*Exercise requirements*. Look through the entries. Copy each line that has the word "milyon".

######

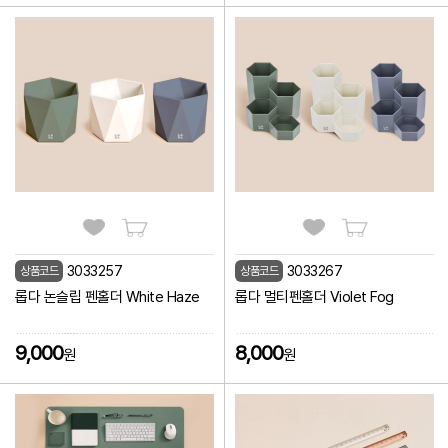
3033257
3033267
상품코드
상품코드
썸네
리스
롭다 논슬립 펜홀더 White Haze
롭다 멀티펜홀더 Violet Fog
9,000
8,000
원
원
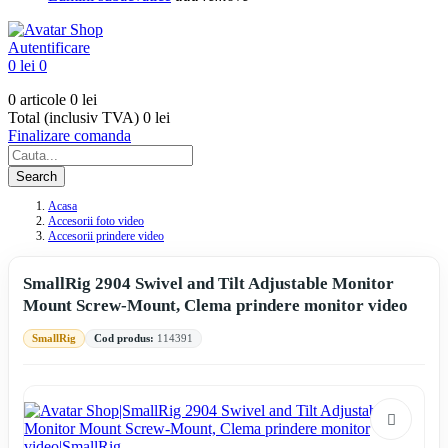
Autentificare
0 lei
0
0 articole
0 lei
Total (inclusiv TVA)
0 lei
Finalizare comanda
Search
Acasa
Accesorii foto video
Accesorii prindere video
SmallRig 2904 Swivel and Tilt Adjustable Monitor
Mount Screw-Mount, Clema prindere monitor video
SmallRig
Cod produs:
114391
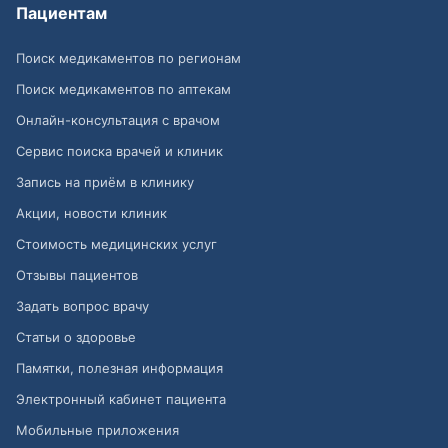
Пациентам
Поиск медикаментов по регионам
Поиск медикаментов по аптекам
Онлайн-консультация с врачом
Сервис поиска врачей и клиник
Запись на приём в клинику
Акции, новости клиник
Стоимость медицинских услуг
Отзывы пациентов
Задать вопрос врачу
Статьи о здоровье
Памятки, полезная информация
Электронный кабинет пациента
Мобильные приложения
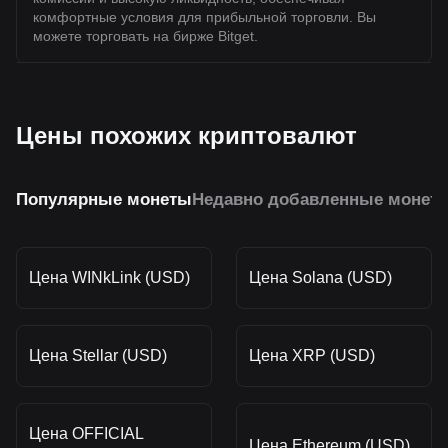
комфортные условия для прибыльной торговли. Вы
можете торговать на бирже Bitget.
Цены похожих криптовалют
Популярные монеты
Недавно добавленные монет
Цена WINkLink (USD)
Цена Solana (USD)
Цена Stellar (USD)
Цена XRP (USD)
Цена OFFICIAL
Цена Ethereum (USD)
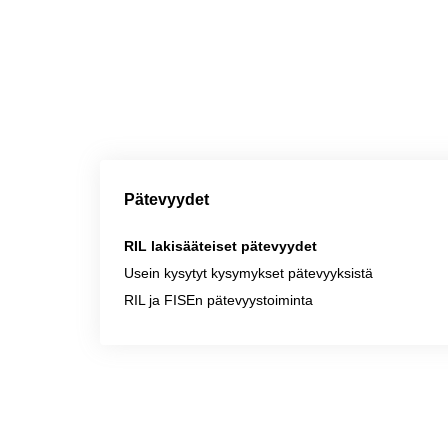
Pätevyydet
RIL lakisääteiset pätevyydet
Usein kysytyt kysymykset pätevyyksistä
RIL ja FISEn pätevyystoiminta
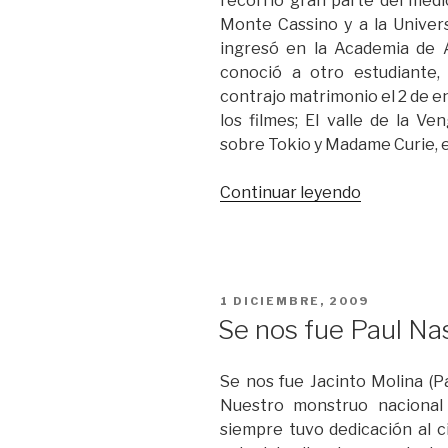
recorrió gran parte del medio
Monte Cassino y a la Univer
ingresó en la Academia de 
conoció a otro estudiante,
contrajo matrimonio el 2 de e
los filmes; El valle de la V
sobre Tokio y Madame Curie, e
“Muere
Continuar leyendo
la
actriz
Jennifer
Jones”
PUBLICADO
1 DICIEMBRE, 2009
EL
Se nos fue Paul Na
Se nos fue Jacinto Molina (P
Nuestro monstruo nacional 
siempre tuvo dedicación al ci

######

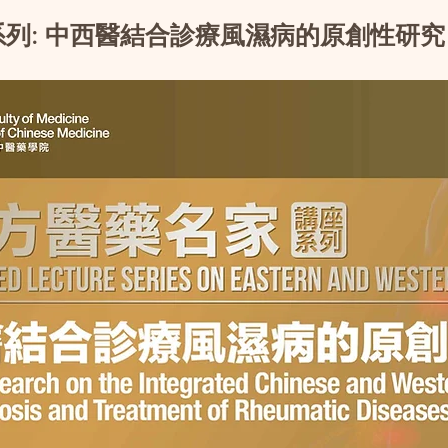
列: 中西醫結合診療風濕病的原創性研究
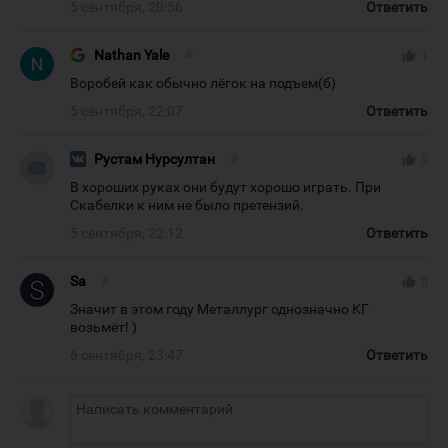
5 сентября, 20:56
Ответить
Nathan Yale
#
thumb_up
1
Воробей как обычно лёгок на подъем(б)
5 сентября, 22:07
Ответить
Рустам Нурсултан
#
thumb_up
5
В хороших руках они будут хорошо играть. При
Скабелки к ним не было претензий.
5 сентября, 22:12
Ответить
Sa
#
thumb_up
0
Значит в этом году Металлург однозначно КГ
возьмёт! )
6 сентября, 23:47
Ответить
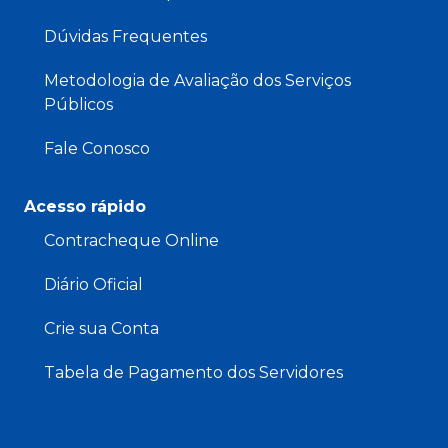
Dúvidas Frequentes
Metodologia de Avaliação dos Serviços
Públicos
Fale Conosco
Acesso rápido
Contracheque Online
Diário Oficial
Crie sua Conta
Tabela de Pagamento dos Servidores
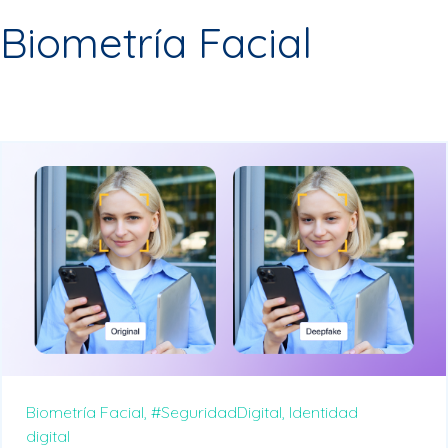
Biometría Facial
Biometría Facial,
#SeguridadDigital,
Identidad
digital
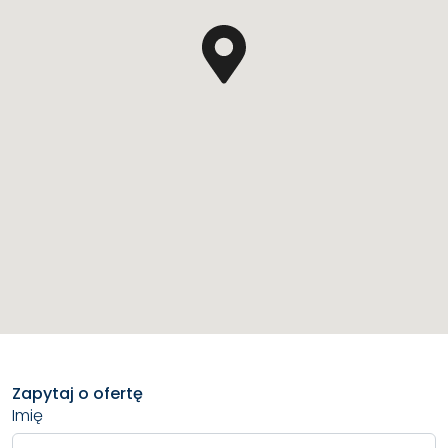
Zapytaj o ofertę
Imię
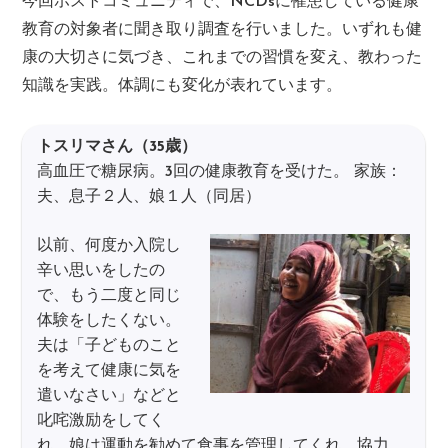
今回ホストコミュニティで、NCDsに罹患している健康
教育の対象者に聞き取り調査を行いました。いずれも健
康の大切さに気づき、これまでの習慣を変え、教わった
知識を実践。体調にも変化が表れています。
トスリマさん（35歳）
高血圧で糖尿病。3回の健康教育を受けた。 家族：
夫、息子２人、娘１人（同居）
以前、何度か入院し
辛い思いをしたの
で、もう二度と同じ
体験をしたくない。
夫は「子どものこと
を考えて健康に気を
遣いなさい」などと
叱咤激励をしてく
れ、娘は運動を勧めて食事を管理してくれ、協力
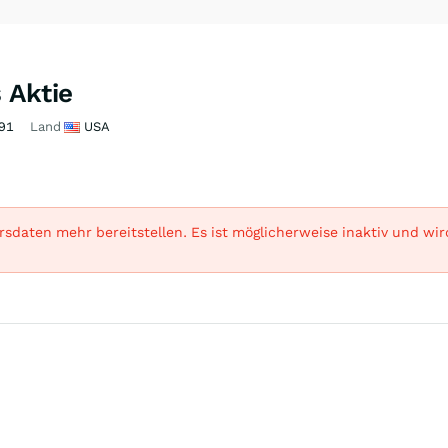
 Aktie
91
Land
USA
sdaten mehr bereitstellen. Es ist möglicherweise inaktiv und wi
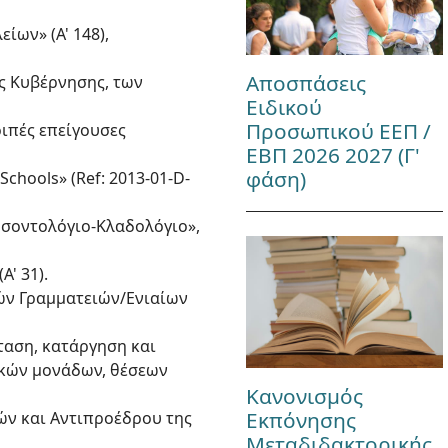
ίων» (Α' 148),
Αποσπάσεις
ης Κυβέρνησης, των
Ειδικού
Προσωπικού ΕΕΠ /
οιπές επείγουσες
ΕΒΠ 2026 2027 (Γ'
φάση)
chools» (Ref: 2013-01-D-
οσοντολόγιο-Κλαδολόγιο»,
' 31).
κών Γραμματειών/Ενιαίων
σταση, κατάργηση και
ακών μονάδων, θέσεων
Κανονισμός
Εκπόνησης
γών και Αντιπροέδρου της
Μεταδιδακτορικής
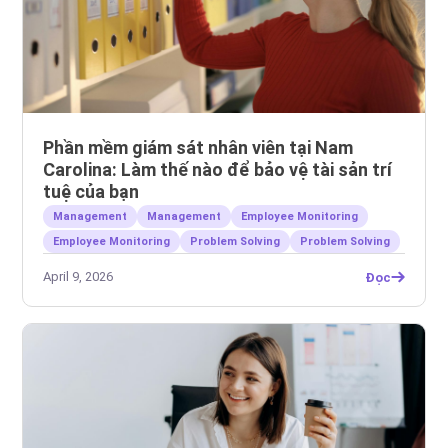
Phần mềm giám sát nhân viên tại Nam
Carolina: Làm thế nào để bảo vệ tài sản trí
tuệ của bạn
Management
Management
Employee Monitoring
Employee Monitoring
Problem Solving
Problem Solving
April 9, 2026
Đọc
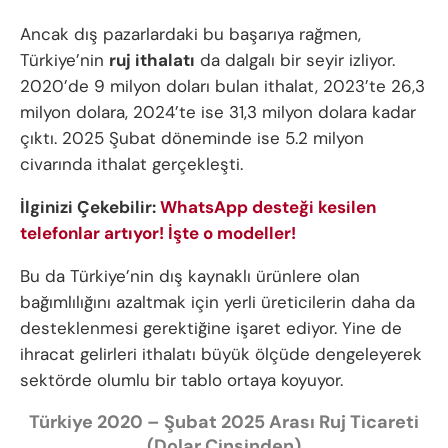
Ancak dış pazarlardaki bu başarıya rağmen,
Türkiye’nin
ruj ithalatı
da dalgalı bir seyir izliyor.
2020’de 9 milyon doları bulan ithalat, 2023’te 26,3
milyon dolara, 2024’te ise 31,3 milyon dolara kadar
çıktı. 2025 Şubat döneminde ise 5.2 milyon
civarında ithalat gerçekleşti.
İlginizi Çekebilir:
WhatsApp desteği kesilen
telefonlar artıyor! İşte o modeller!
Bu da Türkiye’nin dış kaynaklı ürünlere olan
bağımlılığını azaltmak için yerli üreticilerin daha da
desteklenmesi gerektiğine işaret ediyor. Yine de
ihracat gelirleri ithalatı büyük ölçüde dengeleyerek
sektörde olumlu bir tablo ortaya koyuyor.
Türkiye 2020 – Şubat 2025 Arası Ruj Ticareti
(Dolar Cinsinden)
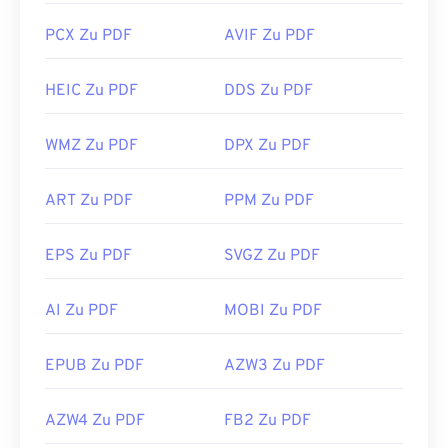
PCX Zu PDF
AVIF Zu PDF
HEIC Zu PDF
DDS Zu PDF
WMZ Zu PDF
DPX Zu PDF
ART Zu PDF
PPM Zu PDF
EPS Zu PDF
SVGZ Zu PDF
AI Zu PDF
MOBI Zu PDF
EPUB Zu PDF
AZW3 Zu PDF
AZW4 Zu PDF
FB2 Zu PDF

######

*Your response*.
2020’de 9 milyon doları bulan ithalat, 2023’te 26,3
milyon dolara, 2024’te ise 31,3 milyon dolara kadar
çıktı. 2025 Şubat döneminde ise 5.2 milyon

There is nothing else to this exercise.